The study is titled “Chikungunya Virus Cell-to-Cell Transmission Is Mediated by Intercellular Extensions In Vitro and In Vivo.” Other Einstein authors were Jonathan R. Lai, PhD, MD/PhD student Karen Tong and Judy J. Wan, PhD. Other contributors include Bennett J. Davenport, PhD, and PhD student Brian C. Ware at the University of Colorado School of Medicine, Aurora, CO; Arthur S. Kim, PhD, and Michael S. Diamond, MD, PhD, at Washington University School of Medicine, Saint Louis, MO; Thérèse Couderc, PhD, at Institut Pasteur, Université de Paris, Paris, France; and Marc Lecuit, MD, PhD, at Institut Pasteur, Université de Paris, and Hôpital Necker-Enfants malades - AP-HP, Institut Imagine, Paris, France.

The research was supported by grants from the National Institutes of Health (R01GM057454, R01AI141436, R01AI125462 and R01AI143673) and by an NCI Cancer Center Support Grant (P30CA013330).

Competing interests: Dr.
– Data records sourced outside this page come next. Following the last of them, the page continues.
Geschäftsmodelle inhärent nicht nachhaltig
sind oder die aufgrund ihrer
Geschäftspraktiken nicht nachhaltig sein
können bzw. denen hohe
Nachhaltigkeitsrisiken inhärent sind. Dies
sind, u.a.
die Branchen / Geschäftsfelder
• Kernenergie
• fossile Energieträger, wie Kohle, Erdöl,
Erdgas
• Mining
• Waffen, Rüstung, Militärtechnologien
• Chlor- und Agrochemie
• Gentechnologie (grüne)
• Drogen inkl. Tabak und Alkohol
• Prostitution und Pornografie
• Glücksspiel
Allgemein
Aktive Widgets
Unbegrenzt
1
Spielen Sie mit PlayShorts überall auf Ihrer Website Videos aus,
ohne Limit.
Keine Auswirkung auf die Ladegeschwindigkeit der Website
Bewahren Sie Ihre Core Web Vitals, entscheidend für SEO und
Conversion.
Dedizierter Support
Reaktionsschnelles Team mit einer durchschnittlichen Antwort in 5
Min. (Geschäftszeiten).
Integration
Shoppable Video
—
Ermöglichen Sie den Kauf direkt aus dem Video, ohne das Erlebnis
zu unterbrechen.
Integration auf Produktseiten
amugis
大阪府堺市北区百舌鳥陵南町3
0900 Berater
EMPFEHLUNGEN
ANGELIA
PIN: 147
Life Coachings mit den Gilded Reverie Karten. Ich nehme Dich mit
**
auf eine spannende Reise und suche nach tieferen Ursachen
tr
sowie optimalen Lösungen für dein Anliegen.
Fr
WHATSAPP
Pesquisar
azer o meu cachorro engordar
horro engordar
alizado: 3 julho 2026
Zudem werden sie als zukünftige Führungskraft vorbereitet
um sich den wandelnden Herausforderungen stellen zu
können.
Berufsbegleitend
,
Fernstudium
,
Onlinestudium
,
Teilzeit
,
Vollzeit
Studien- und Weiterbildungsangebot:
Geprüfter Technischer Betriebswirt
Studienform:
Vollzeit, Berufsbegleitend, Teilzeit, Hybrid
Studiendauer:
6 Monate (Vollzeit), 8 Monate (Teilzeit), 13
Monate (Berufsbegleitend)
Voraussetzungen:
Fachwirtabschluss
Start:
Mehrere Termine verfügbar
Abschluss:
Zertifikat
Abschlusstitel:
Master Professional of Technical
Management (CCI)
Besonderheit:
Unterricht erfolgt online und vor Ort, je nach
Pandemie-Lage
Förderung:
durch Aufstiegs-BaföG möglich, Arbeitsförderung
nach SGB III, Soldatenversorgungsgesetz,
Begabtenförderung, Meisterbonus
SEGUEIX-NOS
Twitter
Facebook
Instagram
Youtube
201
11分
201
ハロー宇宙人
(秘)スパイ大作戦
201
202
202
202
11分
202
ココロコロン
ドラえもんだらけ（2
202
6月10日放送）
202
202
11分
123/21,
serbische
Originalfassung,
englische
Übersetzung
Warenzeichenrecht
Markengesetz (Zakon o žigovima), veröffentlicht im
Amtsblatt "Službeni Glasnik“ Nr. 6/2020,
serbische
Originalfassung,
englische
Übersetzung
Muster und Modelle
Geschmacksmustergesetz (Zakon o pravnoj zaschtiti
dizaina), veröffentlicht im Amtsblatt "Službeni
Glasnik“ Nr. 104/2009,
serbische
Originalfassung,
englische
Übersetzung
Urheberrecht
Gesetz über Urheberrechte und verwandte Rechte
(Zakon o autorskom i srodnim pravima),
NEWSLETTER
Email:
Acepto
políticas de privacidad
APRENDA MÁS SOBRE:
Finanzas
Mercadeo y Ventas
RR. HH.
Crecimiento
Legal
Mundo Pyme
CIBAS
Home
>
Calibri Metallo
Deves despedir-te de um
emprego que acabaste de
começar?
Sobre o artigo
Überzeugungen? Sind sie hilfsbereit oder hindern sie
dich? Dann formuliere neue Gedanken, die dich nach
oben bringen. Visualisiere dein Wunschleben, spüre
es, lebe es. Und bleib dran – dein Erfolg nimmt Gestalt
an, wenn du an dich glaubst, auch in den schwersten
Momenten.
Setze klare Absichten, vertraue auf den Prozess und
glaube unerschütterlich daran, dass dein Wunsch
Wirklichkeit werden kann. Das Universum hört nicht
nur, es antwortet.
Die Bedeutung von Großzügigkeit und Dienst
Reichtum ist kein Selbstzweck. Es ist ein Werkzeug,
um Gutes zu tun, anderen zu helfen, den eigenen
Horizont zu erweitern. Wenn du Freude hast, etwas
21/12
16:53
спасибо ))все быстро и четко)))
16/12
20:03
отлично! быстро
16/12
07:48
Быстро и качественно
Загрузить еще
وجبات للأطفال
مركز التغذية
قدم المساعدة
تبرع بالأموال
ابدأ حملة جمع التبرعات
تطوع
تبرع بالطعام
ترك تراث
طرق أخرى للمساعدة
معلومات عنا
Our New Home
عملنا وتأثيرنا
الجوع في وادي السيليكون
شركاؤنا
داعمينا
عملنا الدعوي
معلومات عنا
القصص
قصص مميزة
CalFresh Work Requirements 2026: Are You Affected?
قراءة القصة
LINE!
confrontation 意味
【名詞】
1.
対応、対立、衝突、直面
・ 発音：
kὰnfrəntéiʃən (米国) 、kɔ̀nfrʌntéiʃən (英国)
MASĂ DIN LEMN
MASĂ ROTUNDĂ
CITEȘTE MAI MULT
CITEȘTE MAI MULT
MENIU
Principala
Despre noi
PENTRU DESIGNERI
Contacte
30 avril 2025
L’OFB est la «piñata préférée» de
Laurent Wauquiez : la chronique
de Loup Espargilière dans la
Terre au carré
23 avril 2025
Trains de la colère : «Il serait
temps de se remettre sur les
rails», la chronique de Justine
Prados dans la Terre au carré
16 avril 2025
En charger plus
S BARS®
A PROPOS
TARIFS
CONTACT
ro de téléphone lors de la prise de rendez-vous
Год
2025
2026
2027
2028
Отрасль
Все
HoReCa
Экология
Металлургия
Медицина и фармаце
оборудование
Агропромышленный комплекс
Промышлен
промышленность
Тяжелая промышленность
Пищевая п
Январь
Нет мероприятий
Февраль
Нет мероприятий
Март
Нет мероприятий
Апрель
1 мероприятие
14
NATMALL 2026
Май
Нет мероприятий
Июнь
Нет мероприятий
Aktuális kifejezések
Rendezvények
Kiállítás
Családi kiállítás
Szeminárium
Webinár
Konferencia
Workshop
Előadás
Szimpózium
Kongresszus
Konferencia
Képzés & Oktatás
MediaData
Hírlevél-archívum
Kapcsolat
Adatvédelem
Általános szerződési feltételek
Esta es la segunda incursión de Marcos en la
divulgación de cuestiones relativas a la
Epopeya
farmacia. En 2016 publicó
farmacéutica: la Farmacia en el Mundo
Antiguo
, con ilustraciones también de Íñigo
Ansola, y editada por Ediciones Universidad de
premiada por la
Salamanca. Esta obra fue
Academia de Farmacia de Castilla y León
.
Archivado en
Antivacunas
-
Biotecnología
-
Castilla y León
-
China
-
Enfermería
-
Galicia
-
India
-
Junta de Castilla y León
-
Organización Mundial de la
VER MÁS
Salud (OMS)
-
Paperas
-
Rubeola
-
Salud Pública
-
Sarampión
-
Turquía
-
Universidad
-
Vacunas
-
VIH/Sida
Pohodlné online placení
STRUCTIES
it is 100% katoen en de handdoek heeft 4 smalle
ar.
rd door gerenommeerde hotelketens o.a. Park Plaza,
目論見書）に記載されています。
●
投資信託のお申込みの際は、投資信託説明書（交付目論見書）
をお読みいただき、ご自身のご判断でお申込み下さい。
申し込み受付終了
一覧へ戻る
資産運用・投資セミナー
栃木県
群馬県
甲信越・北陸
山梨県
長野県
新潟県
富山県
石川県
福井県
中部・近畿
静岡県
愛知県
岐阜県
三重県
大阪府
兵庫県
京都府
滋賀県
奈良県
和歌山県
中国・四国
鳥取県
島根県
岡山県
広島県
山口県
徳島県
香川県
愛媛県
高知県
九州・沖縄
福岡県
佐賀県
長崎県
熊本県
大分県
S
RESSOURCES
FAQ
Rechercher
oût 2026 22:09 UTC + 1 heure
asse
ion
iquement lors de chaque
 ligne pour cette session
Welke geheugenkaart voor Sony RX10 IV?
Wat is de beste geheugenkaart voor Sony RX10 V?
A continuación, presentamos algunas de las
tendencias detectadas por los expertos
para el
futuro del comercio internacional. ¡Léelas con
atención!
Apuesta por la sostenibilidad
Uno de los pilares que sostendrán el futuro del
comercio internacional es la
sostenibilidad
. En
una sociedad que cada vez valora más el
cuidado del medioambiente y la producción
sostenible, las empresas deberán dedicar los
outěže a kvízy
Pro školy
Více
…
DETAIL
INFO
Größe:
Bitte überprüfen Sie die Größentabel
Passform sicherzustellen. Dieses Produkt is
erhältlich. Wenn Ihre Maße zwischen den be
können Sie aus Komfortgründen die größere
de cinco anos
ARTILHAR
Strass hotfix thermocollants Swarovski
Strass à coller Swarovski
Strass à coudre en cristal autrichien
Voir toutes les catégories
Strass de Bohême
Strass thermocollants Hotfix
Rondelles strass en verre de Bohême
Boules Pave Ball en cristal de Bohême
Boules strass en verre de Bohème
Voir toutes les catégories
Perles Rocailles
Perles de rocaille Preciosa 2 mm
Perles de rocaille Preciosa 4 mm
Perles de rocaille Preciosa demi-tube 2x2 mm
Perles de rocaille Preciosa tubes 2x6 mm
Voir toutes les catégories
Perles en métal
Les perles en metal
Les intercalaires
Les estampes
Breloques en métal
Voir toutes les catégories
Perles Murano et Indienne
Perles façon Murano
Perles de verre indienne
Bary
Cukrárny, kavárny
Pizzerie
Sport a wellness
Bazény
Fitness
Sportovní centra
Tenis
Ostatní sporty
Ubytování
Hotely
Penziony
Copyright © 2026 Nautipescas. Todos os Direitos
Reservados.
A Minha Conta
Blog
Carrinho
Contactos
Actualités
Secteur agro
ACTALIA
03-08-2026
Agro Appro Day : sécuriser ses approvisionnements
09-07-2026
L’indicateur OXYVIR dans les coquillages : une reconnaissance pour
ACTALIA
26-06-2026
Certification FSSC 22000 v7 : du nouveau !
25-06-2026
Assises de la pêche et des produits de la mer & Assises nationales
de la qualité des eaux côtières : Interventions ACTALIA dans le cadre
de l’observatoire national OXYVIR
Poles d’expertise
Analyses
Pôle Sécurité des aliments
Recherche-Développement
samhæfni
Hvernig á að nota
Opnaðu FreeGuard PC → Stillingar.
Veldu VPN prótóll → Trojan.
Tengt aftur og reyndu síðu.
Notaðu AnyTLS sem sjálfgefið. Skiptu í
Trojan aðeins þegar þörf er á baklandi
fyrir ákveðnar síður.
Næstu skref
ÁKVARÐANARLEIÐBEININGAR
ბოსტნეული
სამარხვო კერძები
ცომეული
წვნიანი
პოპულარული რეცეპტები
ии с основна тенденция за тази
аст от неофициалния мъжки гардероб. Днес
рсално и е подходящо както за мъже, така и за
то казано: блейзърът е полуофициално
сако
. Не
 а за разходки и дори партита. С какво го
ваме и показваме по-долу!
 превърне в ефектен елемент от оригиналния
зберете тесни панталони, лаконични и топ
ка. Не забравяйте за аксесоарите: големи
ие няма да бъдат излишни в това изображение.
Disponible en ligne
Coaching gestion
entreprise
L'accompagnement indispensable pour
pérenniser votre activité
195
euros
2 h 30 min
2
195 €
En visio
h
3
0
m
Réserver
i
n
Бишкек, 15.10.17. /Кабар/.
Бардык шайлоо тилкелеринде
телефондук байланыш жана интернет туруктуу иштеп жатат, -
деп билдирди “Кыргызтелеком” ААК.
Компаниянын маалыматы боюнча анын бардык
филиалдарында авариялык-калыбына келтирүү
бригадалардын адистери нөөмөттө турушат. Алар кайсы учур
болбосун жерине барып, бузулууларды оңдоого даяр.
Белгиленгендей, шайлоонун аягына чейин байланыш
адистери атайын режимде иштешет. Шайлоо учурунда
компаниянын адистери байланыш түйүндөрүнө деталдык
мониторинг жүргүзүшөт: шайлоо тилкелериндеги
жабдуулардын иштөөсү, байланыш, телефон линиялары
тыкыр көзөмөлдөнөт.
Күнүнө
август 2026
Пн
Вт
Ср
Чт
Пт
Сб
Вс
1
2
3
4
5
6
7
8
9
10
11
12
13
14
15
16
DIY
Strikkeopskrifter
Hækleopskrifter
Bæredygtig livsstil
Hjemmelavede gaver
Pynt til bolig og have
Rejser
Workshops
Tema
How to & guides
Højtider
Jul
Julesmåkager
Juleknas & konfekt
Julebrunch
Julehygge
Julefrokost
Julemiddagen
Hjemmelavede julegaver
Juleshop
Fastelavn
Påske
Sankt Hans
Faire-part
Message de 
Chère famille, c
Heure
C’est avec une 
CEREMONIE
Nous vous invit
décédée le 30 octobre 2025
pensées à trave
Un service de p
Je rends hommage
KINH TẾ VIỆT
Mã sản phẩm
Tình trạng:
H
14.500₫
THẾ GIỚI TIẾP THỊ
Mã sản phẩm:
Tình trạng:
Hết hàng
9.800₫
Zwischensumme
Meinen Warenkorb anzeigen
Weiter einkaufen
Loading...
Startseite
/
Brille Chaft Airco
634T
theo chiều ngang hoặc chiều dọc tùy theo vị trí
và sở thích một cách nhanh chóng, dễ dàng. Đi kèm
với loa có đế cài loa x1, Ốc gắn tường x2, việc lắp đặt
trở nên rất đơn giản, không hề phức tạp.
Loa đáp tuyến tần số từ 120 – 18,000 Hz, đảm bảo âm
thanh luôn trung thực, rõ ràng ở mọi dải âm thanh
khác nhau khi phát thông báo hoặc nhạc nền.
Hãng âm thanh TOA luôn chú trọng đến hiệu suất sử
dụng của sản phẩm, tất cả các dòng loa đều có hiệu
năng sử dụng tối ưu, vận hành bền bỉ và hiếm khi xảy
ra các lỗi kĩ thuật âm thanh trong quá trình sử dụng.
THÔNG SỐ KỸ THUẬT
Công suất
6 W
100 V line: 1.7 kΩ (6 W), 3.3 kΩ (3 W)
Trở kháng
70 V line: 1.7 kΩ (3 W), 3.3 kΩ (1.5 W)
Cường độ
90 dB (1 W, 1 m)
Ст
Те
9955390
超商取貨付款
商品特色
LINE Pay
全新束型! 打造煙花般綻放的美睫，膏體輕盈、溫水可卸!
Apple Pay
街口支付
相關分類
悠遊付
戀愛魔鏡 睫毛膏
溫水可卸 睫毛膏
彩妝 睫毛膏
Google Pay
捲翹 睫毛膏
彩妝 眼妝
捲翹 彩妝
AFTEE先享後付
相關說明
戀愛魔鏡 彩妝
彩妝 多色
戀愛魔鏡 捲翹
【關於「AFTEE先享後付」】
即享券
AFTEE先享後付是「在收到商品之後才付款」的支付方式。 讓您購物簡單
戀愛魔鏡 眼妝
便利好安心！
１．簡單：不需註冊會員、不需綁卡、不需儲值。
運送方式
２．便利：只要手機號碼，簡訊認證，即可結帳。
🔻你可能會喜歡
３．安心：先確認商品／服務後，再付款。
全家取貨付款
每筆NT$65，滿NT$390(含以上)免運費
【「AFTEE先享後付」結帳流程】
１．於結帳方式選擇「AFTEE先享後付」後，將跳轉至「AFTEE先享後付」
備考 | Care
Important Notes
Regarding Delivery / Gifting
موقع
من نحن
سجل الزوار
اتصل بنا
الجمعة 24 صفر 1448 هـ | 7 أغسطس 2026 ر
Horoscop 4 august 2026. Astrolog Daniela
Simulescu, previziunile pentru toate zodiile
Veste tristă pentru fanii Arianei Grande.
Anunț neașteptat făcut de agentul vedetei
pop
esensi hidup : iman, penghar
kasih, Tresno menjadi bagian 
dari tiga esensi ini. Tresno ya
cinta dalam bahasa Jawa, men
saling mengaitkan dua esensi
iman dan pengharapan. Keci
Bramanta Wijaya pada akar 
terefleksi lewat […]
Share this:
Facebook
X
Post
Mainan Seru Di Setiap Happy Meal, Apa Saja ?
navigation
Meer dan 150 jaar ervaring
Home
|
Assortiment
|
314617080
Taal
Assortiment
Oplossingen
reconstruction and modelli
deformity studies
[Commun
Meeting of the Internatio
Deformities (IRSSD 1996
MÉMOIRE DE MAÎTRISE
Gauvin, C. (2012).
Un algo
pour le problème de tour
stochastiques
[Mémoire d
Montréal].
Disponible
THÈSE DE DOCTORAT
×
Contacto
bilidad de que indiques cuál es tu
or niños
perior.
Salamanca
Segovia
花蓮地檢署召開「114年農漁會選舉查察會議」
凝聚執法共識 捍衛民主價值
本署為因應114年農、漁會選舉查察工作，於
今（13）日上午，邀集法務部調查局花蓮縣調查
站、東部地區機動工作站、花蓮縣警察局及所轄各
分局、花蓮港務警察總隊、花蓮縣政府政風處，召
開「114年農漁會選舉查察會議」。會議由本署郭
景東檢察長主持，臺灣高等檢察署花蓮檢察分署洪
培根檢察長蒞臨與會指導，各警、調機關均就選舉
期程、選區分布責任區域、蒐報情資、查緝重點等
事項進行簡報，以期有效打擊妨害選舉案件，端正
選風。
Lai is a paid consultant for Celdara Medical, LLC. Dr. Diamond is a consultant for InBios, Vir Biotechnology, Senda Biosciences, Ocugen, Moderna and Immunome. The Diamond laboratory has received unrelated funding support in sponsored research agreements from Vir Biotechnology, Moderna, Generate Biomedicines and Emergent BioSolutions. The other authors declare no competing interests.